Considering the local spatial scale of habitats around particular colonies, we found significant relationships between some prey items and four types of habitats: two agro-related habitats (COMCP, NONIR); grassy, open-space environments (PASTU); forested areas (FORES); and wetlands (WETLA). The frequencies of European water vole (AAM) and terrestrial invertebrates (TIN) decreased, while striped field mouse (AAG) increased with increasing areas of COMCP and PASTU habitats. Presumably, the lower frequency of AAM and TIN in COMCP and PASTU results from their avoidance of open environments, caused by increased exposure to predators because of no vegetation cover [65]. The striped field mouse (AAG), on the other hand, was more common in open environments due to the species’ environmental preferences [63]. Microtus sp. (MSP) was more often noted in pellet material collected from areas with more extensive NONIR and FORES habitats. The frequency of the bank vole (MGL) remains in pellets, in contrast to TIN, decreased with the growing contribution of the NONIR habitat in proximity to heronries. This can be explained by the habitat preferences of local MGL populations towards more humid environments, such as wetlands or inland bodies of water [65]. The remains of aquatic invertebrates (AIN) in pellets were less frequent in areas with extensive forests (FORES), while their abundance grew with increasing area of wetlands (WETLA), possibly due to their strict relation to aquatic-related environments [61].

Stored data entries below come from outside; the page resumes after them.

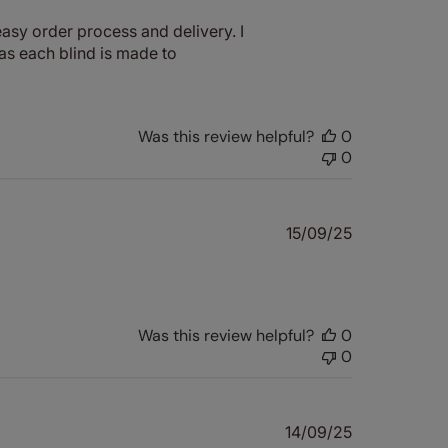
date
asy order process and delivery. I
 as each blind is made to
Was this review helpful?
0
0
Published
15/09/25
date
Was this review helpful?
0
0
Published
14/09/25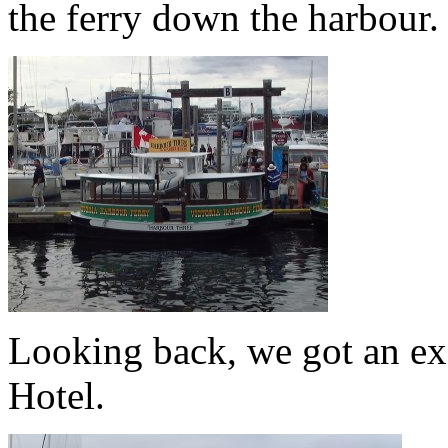
the ferry down the harbour.
Looking back, we got an ex
Hotel.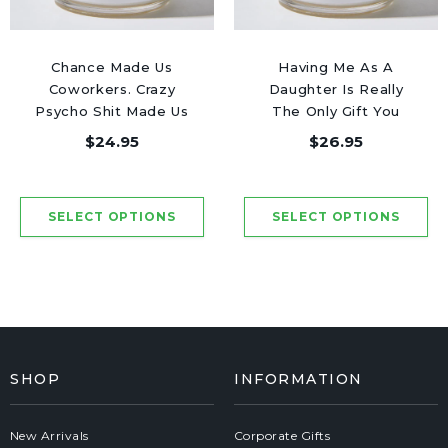
Chance Made Us
Having Me As A
Coworkers. Crazy
Daughter Is Really
Psycho Shit Made Us
The Only Gift You
Friends - Luxury
Need - Luxury Candle
$24.95
$26.95
Candle Jar 50 Hours
Jar 50 Hours
SHOP
INFORMATION
New Arrivals
Corporate Gifts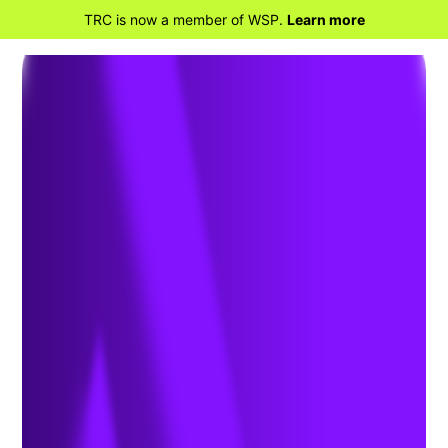
TRC is now a member of WSP.
Learn more
BACK TO HOME
TRC Strengthens Rapidly Growing
Strategic Health Sciences Team
with the Addition of Tricia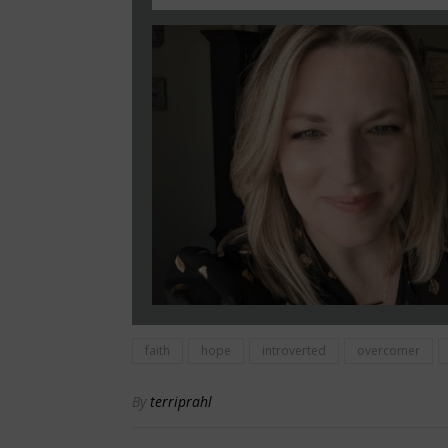
faith
hope
introverted
overcomer
By
terriprahl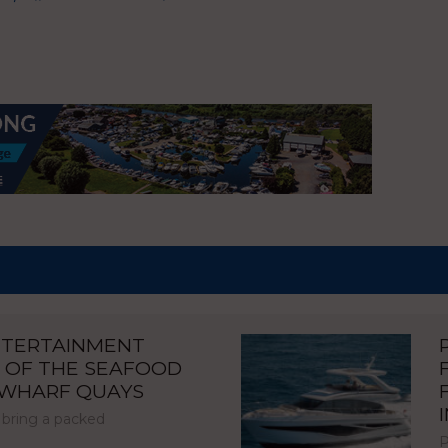
NTERTAINMENT
 OF THE SEAFOOD
NWHARF QUAYS
 bring a packed
P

We are aware of some limitations of our study. First, we only considered non-fish components of the Grey Heron diet, which makes up only a minor part of the biomass contribution in European populations (e.g., [3,15]). Second, we considered two regions with generally similar postglacial landscapes. Besides the similar geomorphological history of the two study sites, one habitat (SEACO) is present exclusively in the northern region. Also, the Vistula River has constituted a post-glacial era geographic barrier for gene flow and the general distribution of small mammals [66], which could also be reflected in inter-regional diet composition differences. Third, in the case of some taxa, we were not able to identify some remains to the species level. Thus, we were forced to pull some remains into higher taxonomic categories, which may have blurred some patterns of potential differences. Finally, we did not consider intra- and inter-specific competition for prey. The influence of these two agonistic interactions could be reflected in shifts in the non-fish dietary components of the Grey Heron. Undoubtedly, more research and the consideration of other factors such as population size, species composition, or distance to urban areas are needed to better understand what factors impact the heron diet. Nevertheless, we believe that our study still provides valuable insight not only into the diet composition of the Grey Heron but also insight into the relationships between prey items and available habitats in the vicinity of heronries.

5. Conclusions

In conclusion, we found some differences exist in the diet of Grey Herons between two regions of Poland (N, NE), expressed by the presence/absence of some prey item types. We also found some differences in diet composition at the local scale, i.e., between particular colonies and the composition of foraging habitats (farmlands, pastures, forests, and wetlands) around them. The proportions of inland hydrographic features, i.e., bodies of water and rivers around colonies, were similar in both regions, indicating their importance for the Grey Heron and functioning as optimal foraging grounds. Still, more research is needed to fully understand the topic of spatial variation in the diet of Grey Herons.